====== Given records

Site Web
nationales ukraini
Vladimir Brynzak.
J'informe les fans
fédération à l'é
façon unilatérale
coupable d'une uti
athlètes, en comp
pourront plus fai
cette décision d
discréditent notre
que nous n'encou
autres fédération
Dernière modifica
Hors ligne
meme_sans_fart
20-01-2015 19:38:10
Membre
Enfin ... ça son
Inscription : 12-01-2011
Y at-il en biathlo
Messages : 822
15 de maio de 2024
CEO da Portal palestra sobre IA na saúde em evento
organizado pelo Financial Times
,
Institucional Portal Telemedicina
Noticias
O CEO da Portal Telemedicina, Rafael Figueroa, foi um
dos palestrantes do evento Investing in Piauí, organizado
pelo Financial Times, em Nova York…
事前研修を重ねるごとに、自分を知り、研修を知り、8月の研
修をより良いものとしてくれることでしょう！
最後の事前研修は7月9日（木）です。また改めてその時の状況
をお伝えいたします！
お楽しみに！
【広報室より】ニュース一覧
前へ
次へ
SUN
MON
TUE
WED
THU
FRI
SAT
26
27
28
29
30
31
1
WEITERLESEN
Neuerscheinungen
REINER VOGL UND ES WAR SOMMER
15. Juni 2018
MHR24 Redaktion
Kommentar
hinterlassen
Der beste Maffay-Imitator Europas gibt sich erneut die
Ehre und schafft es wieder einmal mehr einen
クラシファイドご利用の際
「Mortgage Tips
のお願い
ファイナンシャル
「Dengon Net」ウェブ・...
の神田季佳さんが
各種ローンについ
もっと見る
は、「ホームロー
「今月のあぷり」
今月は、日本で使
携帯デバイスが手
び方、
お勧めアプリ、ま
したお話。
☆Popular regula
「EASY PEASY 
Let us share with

============

-- Instructions for the task --
Quote exactly the first line of the entries and every line after it, stopping with the line that contains "Der beste Maffay-Imitator".

-- Answer area --
Site Web
nationales ukraini
Vladimir Brynzak.
J'informe les fans
fédération à l'é
façon unilatérale
coupable d'une uti
athlètes, en comp
pourront plus fai
cette décision d
discréditent notre
que nous n'encou
autres fédération
Dernière modifica
Hors ligne
meme_sans_fart
20-01-2015 19:38:10
Membre
Enfin ... ça son
Inscription : 12-01-2011
Y at-il en biathlo
Messages : 822
15 de maio de 2024
CEO da Portal palestra sobre IA na saúde em evento
organizado pelo Financial Times
,
Institucional Portal Telemedicina
Noticias
O CEO da Portal Telemedicina, Rafael Figueroa, foi um
dos palestrantes do evento Investing in Piauí, organizado
pelo Financial Times, em Nova York…
事前研修を重ねるごとに、自分を知り、研修を知り、8月の研
修をより良いものとしてくれることでしょう！
最後の事前研修は7月9日（木）です。また改めてその時の状況
をお伝えいたします！
お楽しみに！
【広報室より】ニュース一覧
前へ
次へ
SUN
MON
TUE
WED
THU
FRI
SAT
26
27
28
29
30
31
1
WEITERLESEN
Neuerscheinungen
REINER VOGL UND ES WAR SOMMER
15. Juni 2018
MHR24 Redaktion
Kommentar
hinterlassen
Der beste Maffay-Imitator Europas gibt sich erneut die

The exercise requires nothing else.